*** EXERCISE MATERIALS ***

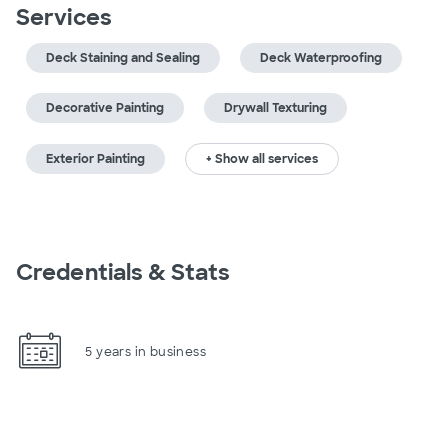
Services
Deck Staining and Sealing
Deck Waterproofing
Decorative Painting
Drywall Texturing
Exterior Painting
+ Show all services
Credentials & Stats
5 years in business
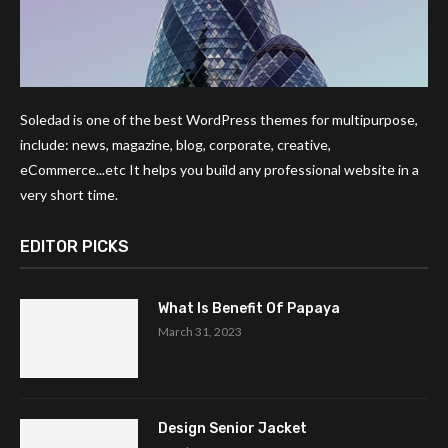
Soledad is one of the best WordPress themes for multipurpose,
include: news, magazine, blog, corporate, creative,
eCommerce...etc It helps you build any professional website in a
very short time.
EDITOR PICKS
What Is Benefit Of Papaya
March 31, 2023
Design Senior Jacket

*** End of EXERCISE MATERIALS ***

*ACTIVITY*. Can you restate all the records above word for word while dropping the pictures?

*TASK RESPONSE*.
Services
Deck Staining and Sealing
Deck Waterproofing
Decorative Painting
Drywall Texturing
Exterior Painting
+ Show all services
Credentials & Stats
5 years in business
Soledad is one of the best WordPress themes for multipurpose,
include: news, magazine, blog, corporate, creative,
eCommerce...etc It helps you build any professional website in a
very short time.
EDITOR PICKS
What Is Benefit Of Papaya
March 31, 2023
Design Senior Jacket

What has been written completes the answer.